In The Fighting Line; Gassed At Ypres:  The following are some extracts from letters received from Pte. Wm. Anderson, Fairlie, 9th A&SH, who was wounded in action recently:-   
"I don’t know if you have any idea where I have been fighting.  Well, it was in Belgium near the city of Ypres, but at the furthest advanced bit of the British Lines.  It was a proper death trap.  We held the trenches for 26 days, without a spell off, and when the roll was called 8 officers and 250 men answered it.  Sir John French paid us a visit when we were released, and gave the 9th Argylls great credit for their work.  .  .  .  .  At 6 o’clock last Monday the first thing we got was some gas shells.  Then the word was passed along to advance.  When half way across the gas was too much for me and I had to rest.  Just as I was getting up again along comes one of those high explosive shells and a good sized piece went through the calf of my left leg.  That was a day I shall never forget.  I tied my leg up somehow, and two of my mates carried me back some distance, where I lay for ten hours in a shell hole.  Afterwards I was attended at one of the dressing stations."  

25 September 1915
Lance-Corporal William Anderson, 9th Argyll & Sutherland Highlanders, who was pretty severely wounded some months ago, has arrived home in Fairlie on furlough.

6 November 1915
Mr.
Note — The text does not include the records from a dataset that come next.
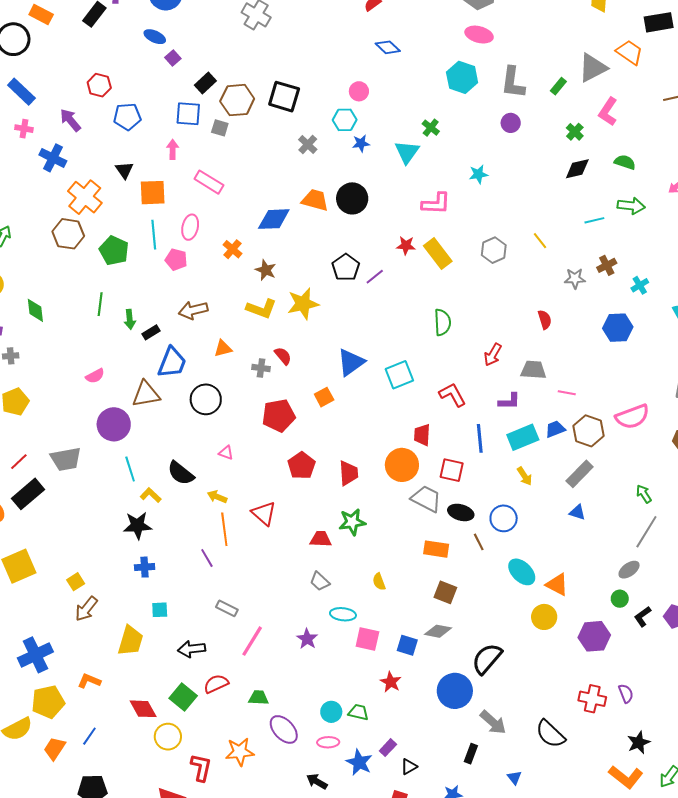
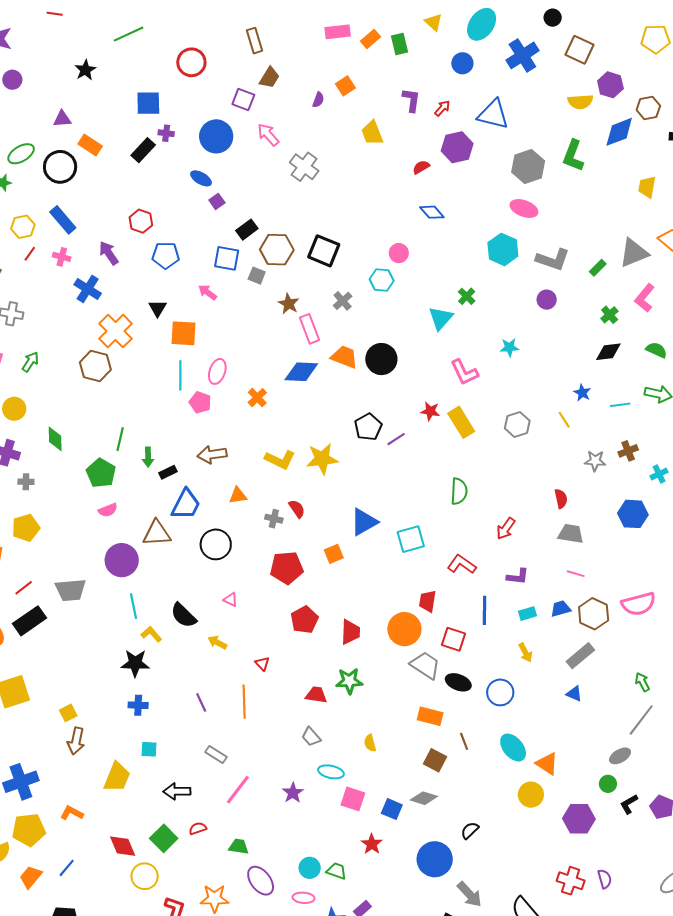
gray L-shape: (513, 83) -> (553, 260), turned -84
blue star: (361, 143) -> (582, 393), moved, turned 30
pink arrow: (173, 149) -> (208, 292), turned -60
pink rectangle: (209, 182) -> (309, 329), moved, turned 32
pink L-shape: (436, 203) -> (464, 372), turned 56
green pentagon: (114, 251) -> (101, 473), moved
brown star: (266, 270) -> (289, 304), moved
gray trapezoid: (533, 370) -> (571, 534), moved
red L-shape: (452, 395) -> (462, 564), turned -32
cyan rectangle: (523, 437) -> (528, 614), size x0.6
red triangle: (264, 513) -> (262, 664), size x0.6
orange line: (224, 529) -> (244, 702), moved
brown line: (479, 542) -> (464, 741), moved
brown arrow: (86, 609) -> (76, 741), turned -32
black semicircle: (487, 659) -> (470, 830), size x0.6
red semicircle: (216, 684) -> (198, 828), size x0.7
William Miller, Secretary of the Tobacco and Cigarette Fund has received acknowledgements for parcels from the following:  Pte. T. Blakely, Dardanelles; Lance-Corp. R. McLachlan, prisoner of war; Ptes. A. McCallum, A. McLean, D. McCallum, D. Douglas, J. Smith, T. Miller, T. Messenger, France; and D. Thomson, W. Anderson, A. Stalker, wounded. 

26 November 1916
Toll of War: Mrs Anderson, Bourtrees Bank Buildings, Fairlie, has received official intimation that her son, Corporal William Anderson, has been wounded and is now under treatment at the 1st Birmingham War Hospital.  Referring to the matter in a fine, cheery letter to his mother, Corporal Anderson states:-  
"I am the limit for getting hit about the legs.  This is my third time now, but it is the other leg this time and the thigh also.  I was wounded last Monday morning.  Just as day was breaking we attacked and took a village.  The Germans were taken by surprise and what a crowd of prisoners we got!  They were caught like rats in their dug-out, and any that did get out would not fight at all.  But what a noise there was!  It was enough to turn anyone, but we went on, as we knew the noise was that of our own guns giving them stick.”  

3 February 1917
Corporal William Anderson, who was wounded for the third time in the fighting of last autumn, has arrived home on furlough.  We congratulate the gallant corporal on his recovery and express the hope that he may have a thoroughly enjoyable holiday. 

6 April 1918
The Toll of War: News has been received of two Fairlie lads being wounded during the present fighting in France.  Sgt. William Anderson, A&SH, son of Mrs Adam Anderson, Bourtree Bank, reported wounded for the fourth time, is at present in hospital in France.  His injuries, he writes, are not serious.  

12 October 1918
We were pleased to see Sergt. William Anderson home on a short visit.  Sergt. Anderson, who has been wounded for a fourth time, has recently been discharged from hospital and has again joined his unit.